Rosen advocates an interpretation of the GPL in which static linking of a gpl'd library by a non-gpl program violates the gpl, but dynamic linking does not.

Herbert Sitz
Wednesday, January 21, 2004

> Is the following correct then (Forgive my poor examples:-))?

Yes.

_
Wednesday, January 21, 2004

Herbert,

If dynamic linking was allowed than all apps would dynamically and the GPL would be useless.  In which case, a future release would just explicitly include dynamic linking.

The issue is NOT dynamic vs. static linking.  The type of linking is relevant.  It's a question of derivative works.  A derivative work is not a GPL concept it's a copyright concept.  It keeps me from publishing my own startrek episodes.  If your work is the derivative work of some GPL code, then your usage of that code is under the license.

This is exactly why non GPL programs can run on Linux.  In a sense, any Linux application is dynamically linked to the kernel.  That doesn't make them derivative works of the kernel.

However, if you write some application that "wraps" a DLL then that's a derivative work, literally, of that DLL.

Almost Anonymous
Thursday, January 22, 2004

so if I write an invoice program that generates a PDF by calling into a GPL'd DLL, is that a derivative work?

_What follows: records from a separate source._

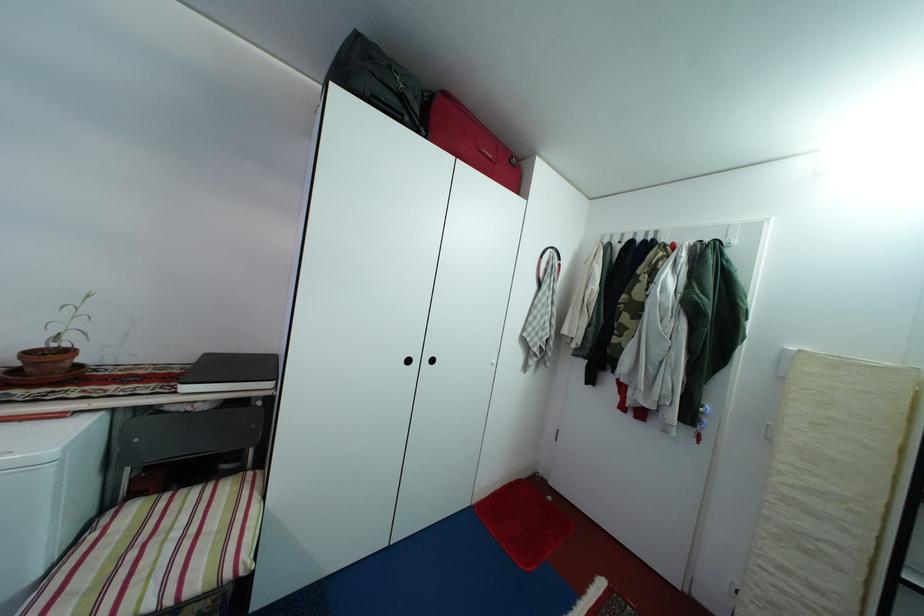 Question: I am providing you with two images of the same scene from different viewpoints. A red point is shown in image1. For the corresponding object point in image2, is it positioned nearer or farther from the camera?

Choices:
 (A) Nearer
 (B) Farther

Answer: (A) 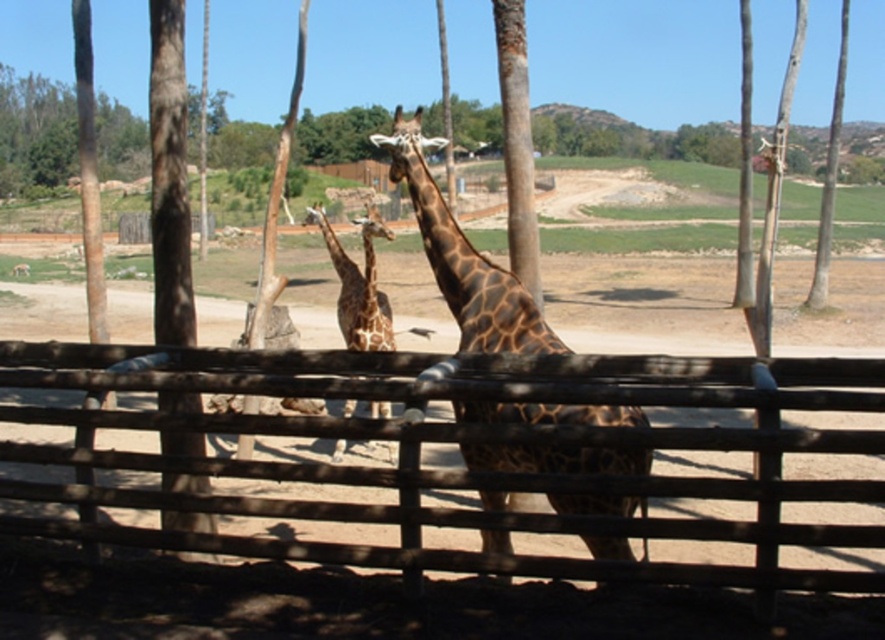 Can you confirm if brown wooden fence at center is smaller than spotted brown giraffe at center?

Indeed, brown wooden fence at center has a smaller size compared to spotted brown giraffe at center.

Image resolution: width=885 pixels, height=640 pixels. I want to click on brown wooden fence at center, so coord(462,452).

Which is above, brown wooden fence at center or brown spotted giraffe at center?

brown wooden fence at center

Is brown wooden fence at center bigger than brown spotted giraffe at center?

Correct, brown wooden fence at center is larger in size than brown spotted giraffe at center.

Image resolution: width=885 pixels, height=640 pixels. Identify the location of brown wooden fence at center. (462, 452).

Does brown spotted giraffe at center appear on the right side of spotted brown giraffe at center?

Correct, you'll find brown spotted giraffe at center to the right of spotted brown giraffe at center.

Is brown spotted giraffe at center closer to camera compared to spotted brown giraffe at center?

No, it is behind spotted brown giraffe at center.

Locate an element on the screen. This screenshot has width=885, height=640. brown spotted giraffe at center is located at coordinates (463, 259).

In order to click on brown spotted giraffe at center in this screenshot , I will do `click(463, 259)`.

how about if it calls 'lpr' or whatever it's called now days to write it to a printer?

mb
Thursday, January 22, 2004

Why are people so paranoid about any GPL code, yet  happliy use proprietory code that works under the same copyright laws.

How many people have been sued by the Open Software Foundation?

How many disputed patents is MS distributing?

Stephen Jones
Thursday, January 22, 2004

mb, Calling a GPL'ed DLL creates a combined work; your work must be GPL'ed

If you use the standard Unix mechanism (pipes, sockets etc) for communicating between programs then you're not required to GPL your work (at least that's the theory).

Most of this stuff is covered in the GPL FAQ
http://www.gnu.org/licenses/gpl-faq.html

_
Thursday, January 22, 2004

oh, i've heard that distinction before, and the workarounds (create a stub command-line program).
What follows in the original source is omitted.